W Ef 2,19 użył obrazu domostwa – w tamtej epoce życie często było oparte o rozbudowaną strukturę, która wykraczała poza małżeństwo z dziećmi, obejmowała kilka pokoleń i szeroki krąg krewnych i powinowatych. Łączył ich styl życia, wspólne miejsce i wspólne cele. Dom wymagał jedności wizji, zgody i harmonii. Dom nie znosi podziałów. Na przeszkodzie zachowania jedności w Kościele stały różnice narodowe i religijne – a szczególnie widoczny był podział między Żydami i poganami. W kilku wersetach Paweł pokazał, że Chrystus zburzył mur dzielący jednych od drugich. Możemy pozostawać jedną budowlą i jednym domostwem.

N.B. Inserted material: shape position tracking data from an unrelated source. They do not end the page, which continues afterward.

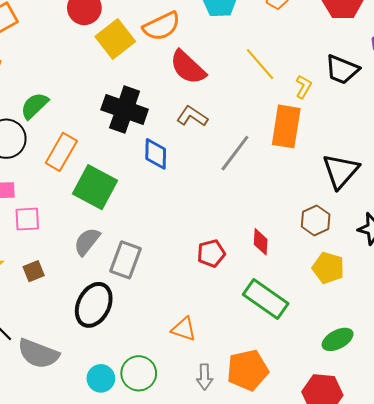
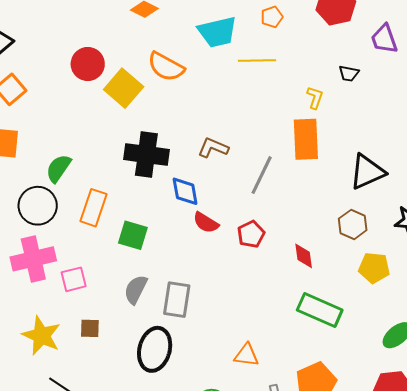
orange semicircle: (162, 26) -> (166, 67), turned 66
yellow line: (260, 64) -> (257, 61), moved, turned -39
red semicircle: (188, 67) -> (206, 223), moved, size x0.7
black trapezoid: (342, 70) -> (349, 73), size x0.6
black triangle: (341, 171) -> (367, 172), turned 36
green square: (95, 187) -> (133, 235), size x0.7
red pentagon: (211, 253) -> (251, 234), moved
brown square: (34, 271) -> (90, 328), turned 35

Jesteśmy złączeni przez krew Chrystusa – jako bracia i siostry, bez względu na płeć, wykształcenie, wiek i czy doświadczenie życiowe. Mamy troszczyć się jedni o drugich i nie pozwalać na odbudowywanie podziałów.

Struktura Bożego domu jest w założeniu prosta: kamień narożny to Pan Jezus Chrystus. To od Niego rozpoczyna się proces wznoszenia Budowli. Fundament stanowią apostołowie i prorocy. Mamy spisane przez nich Boże Słowo, żebyśmy nie musieli szukać ani budować innego fundamentu. Następnie zbliżając się do Kamienia Narożnego, kosztownego i wybranego, wierzący ludzie, jako kamienie żywe, budujemy się na Nim, tworzymy budowlę – święty przybytek, mieszkanie Boga w Duchu. Każdy wierzący zamieszkały jest przez Ducha Świętego – i staje się mieszkaniem Boga.

Czasem wątpisz w swoją rolę w Bożej budowli. Spójrz: nie ma tu miejsca dla ważnych i ważniejszych. Każda cegła ma swą rolę do spełnienia. Jeżeli ci się wydaje, że nie masz żadnych szczególnych darów, którymi możesz wesprzeć budowanie zboru czy kościoła – przyjrzyj się cegłom w murze. Są zwyczajne i pospolite, nie ma w nich nic niezwykłego. Dzięki zamysłowi budowniczego każda cegła opiera się na leżących pod spodem, wiąże się z sąsiednimi i sama daje oparcie następnym, tworząc budowlę zgodną z jego wolą, której ostateczny kształt nadaje budowniczy.

Żadna cegła w murze nie jest niepotrzebna. Celem tych, którzy należą do świętego przybytku, jest to, by jako święte kapłaństwo składać duchowe ofiary, które są miłe Bogu. Prócz Kościoła, nie ma w tym świecie osób, które mają z Nim bliską społeczność.

Będąc częścią lokalnego zboru, możemy składać Bogu miłe ofiary, możemy okazywać troskę i miłość braciom i siostrom, z którymi kiedyś będziemy w wieczności, możemy też w tym świecie pokazywać chwałę naszego Zbawiciela, wypełniając Jego nakaz misyjny.

Dziękujemy Bogu, że przez Ducha Świętego zamieszkał w nas i uczynił nas Swoim domostwem i częścią Swojej budowli, którą możemy współtworzyć z naszymi braćmi i siostrami. Dziękujemy za inne kamienie w tej budowli, które są obok nas, a których często nie dostrzegamy lub nie doceniamy .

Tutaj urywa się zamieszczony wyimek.